Waubageshig, Ottawa
Récupérer le traîneau
C’est la mi avril. Mes trois frères – Michael, Tom et George – et moi, nous nous lançons des balles dehors sous le chaud soleil d’un après-midi de printemps. J’ai 11 ans, Michael en a 8, Tom 7 et George 6. Le soleil a été chaud toute la semaine et a fait disparaître la neige autour de la maison. Nous sommes très heureux d’être de nouveau dehors à jouer sous le soleil. Mais, sur l’île Snake, l’amincissement de la glace du lac Simcoe nous empêche d’aller à l’école sur le continent pendant plusieurs jours.

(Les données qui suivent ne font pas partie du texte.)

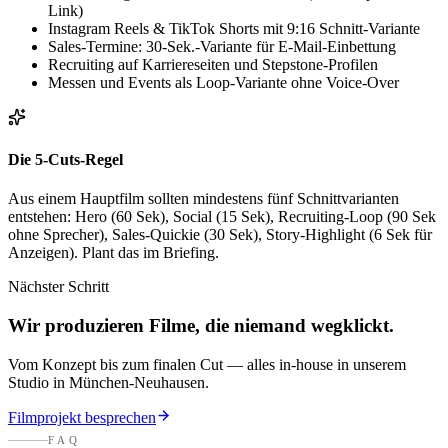
Link)
Instagram Reels & TikTok Shorts mit 9:16 Schnitt-Variante
Sales-Termine: 30-Sek.-Variante für E-Mail-Einbettung
Recruiting auf Karriereseiten und Stepstone-Profilen
Messen und Events als Loop-Variante ohne Voice-Over
Die 5-Cuts-Regel
Aus einem Hauptfilm sollten mindestens fünf Schnittvarianten
entstehen: Hero (60 Sek), Social (15 Sek), Recruiting-Loop (90 Sek
ohne Sprecher), Sales-Quickie (30 Sek), Story-Highlight (6 Sek für
Anzeigen). Plant das im Briefing.
Nächster Schritt
Wir produzieren Filme, die niemand wegklickt.
Vom Konzept bis zum finalen Cut — alles in-house in unserem
Studio in München-Neuhausen.
Filmprojekt besprechen
FAQ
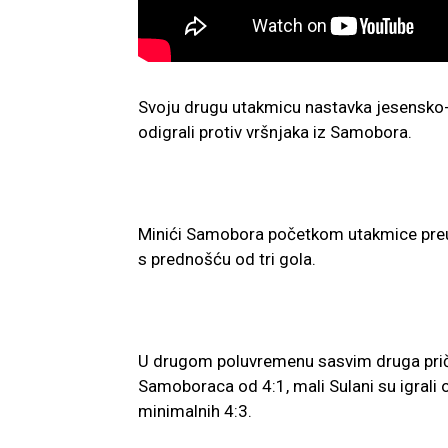
Svoju drugu utakmicu nastavka jesensko-
odigrali protiv vršnjaka iz Samobora.
Minići Samobora početkom utakmice preuzeli
s prednošću od tri gola.
U drugom poluvremenu sasvim druga priča
Samoboraca od 4:1, mali Sulani su igrali otv
minimalnih 4:3.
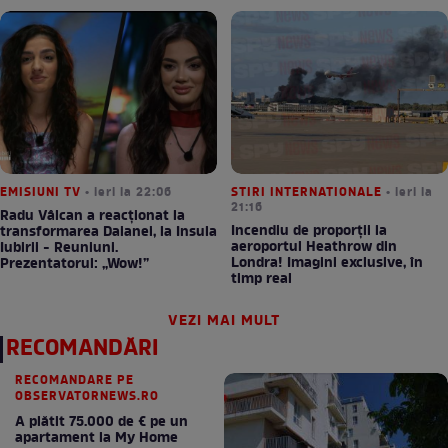
EMISIUNI TV
• ieri la 22:06
STIRI INTERNATIONALE
• ieri la
21:16
Radu Vâlcan a reacționat la
Incendiu de proporții la
transformarea Daianei, la Insula
aeroportul Heathrow din
Iubirii - Reuniuni.
Londra! Imagini exclusive, în
Prezentatorul: „Wow!”
timp real
VEZI MAI MULT
RECOMANDĂRI
RECOMANDARE PE
OBSERVATORNEWS.RO
A plătit 75.000 de € pe un
apartament la My Home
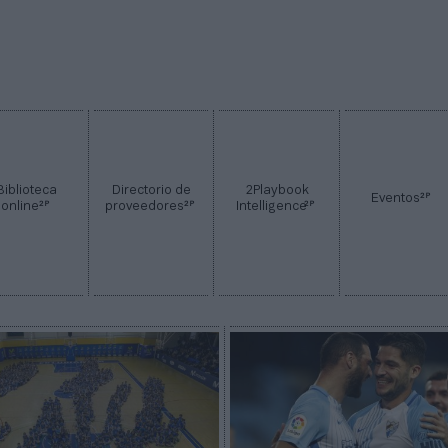
Biblioteca
Directorio de
2Playbook
2P
Eventos
2P
2P
2P
online
proveedores
Intelligence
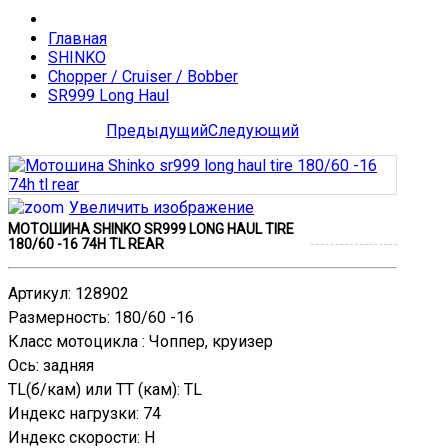
Главная
SHINKO
Chopper / Cruiser / Bobber
SR999 Long Haul
Предыдущий
Следующий
Увеличить изображение
МОТОШИНА SHINKO SR999 LONG HAUL TIRE
180/60 -16 74H TL REAR
Артикул
:
128902
Размерность
:
180/60 -16
Класс мотоцикла
:
Чоппер, круизер
Ось
:
задняя
TL(б/кам) или TT (кам)
:
TL
Индекс нагрузки
:
74
Индекс скорости
:
H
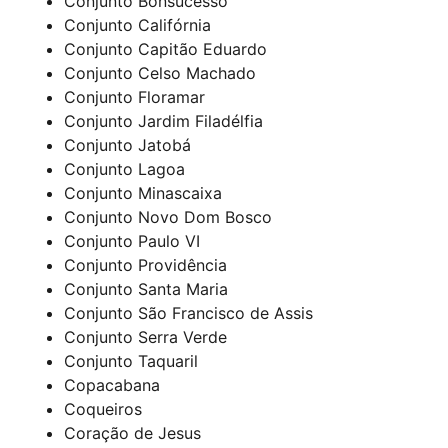
Conjunto Bonsucesso
Conjunto Califórnia
Conjunto Capitão Eduardo
Conjunto Celso Machado
Conjunto Floramar
Conjunto Jardim Filadélfia
Conjunto Jatobá
Conjunto Lagoa
Conjunto Minascaixa
Conjunto Novo Dom Bosco
Conjunto Paulo VI
Conjunto Providência
Conjunto Santa Maria
Conjunto São Francisco de Assis
Conjunto Serra Verde
Conjunto Taquaril
Copacabana
Coqueiros
Coração de Jesus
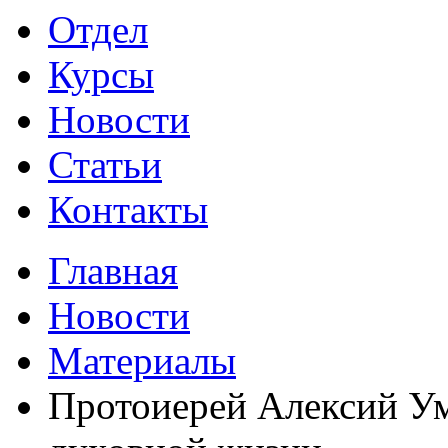
Отдел
Курсы
Новости
Статьи
Контакты
Главная
Новости
Материалы
Протоиерей Алексий Ум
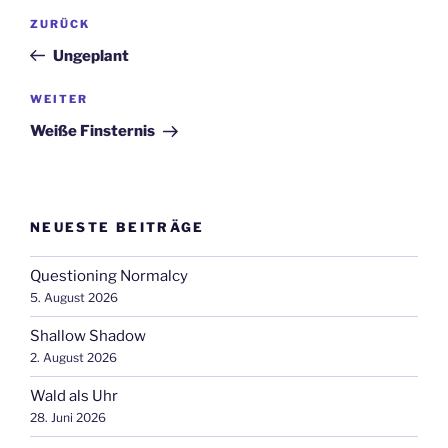
Beitragsnavigation
Vorheriger
ZURÜCK
Beitrag
Ungeplant
Nächster
WEITER
Beitrag
Weiße Finsternis
NEUESTE BEITRÄGE
Questioning Normalcy
5. August 2026
Shallow Shadow
2. August 2026
Wald als Uhr
28. Juni 2026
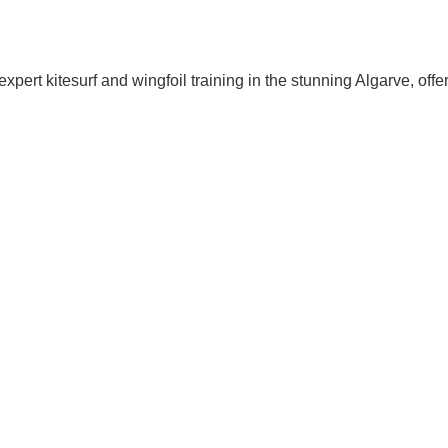
pert kitesurf and wingfoil training in the stunning Algarve, of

Notre mère est dans la cuisine à faire de la bannique. Elle mélange la pâte; elle s’inquiète parce que notre père, Harold, est parti tôt le matin pour traverser le lac encore gelé une dernière fois avant que la glace ne soit trop molle. Chaque printemps, il prend un traîneau à main pour traverser à pied le tout dernier jour où, selon lui, la glace va supporter son poids. Il doit faire cette traversée parce qu’il rapportera suffisamment de provisions pour que nous ayons de quoi nous nourrir pendant la débâcle printanière. Notre famille a besoin de deux à trois semaines de provisions supplémentaires – comme de la farine, du sucre, des pommes de terre, du lait en conserve et des courges – pour le temps nécessaire pour que la glace du lac fonde complètement ou soit emportée par un fort vent de printemps.
Lorsqu’au printemps, la glace est trop molle pour que nous puissions marcher dessus, notre famille est isolée sur l’île Snake. Certaines années, cet isolement dure presque un mois. D’autres, la glace disparaît en une semaine. La vitesse à laquelle cela se produit dépend de nombreux facteurs, comme le vent, la chaleur du soleil et l’épaisseur de la glace qui s’est formée pendant les rudes mois d’hiver. Ces facteurs font qu’il est impossible de prévoir combien de temps prendra la débâcle. Si bien que, chaque année, notre famille se prépare pour le pire en allant chercher les provisions supplémentaires le plus tard possible.
Cette année là, mon père avait chargé 10 kg de pommes de terre, 10 kg de farine pour la bannique, deux caisses de lait en conserve, six grosses courges vertes de Hubbard, et deux sacs de 5 kg de carottes et d’oignons sur son traîneau à main. Notre mère allait pouvoir continuer à cuisiner de tendres ragoûts d’original et d’épaisses et goûteuses soupes de poisson, ainsi que du pain frit et de la bannique au four, même si la débâcle devait durer trois ou quatre semaines. L’isolement à ce moment imprévisible de l’année n’allait pas empêcher notre famille de manger des repas nutritifs, peu importe la durée de la débâcle.
Ma mère, Bea, qui roulait la pâte pour la bannique, s’interrompt pour regarder notre père traverser la glace avec les provisions. L’après-midi est chaud et elle craint que la glace ramollisse trop rapidement et rende la traversée dangereuse. Elle utilise les jumelles. Le voilà! Tirant le traîneau chargé, il est à près d’un demi-kilomètre de la rive. Elle ouvre une fenêtre de la cuisine pour nous dire que papa est presque en sécurité!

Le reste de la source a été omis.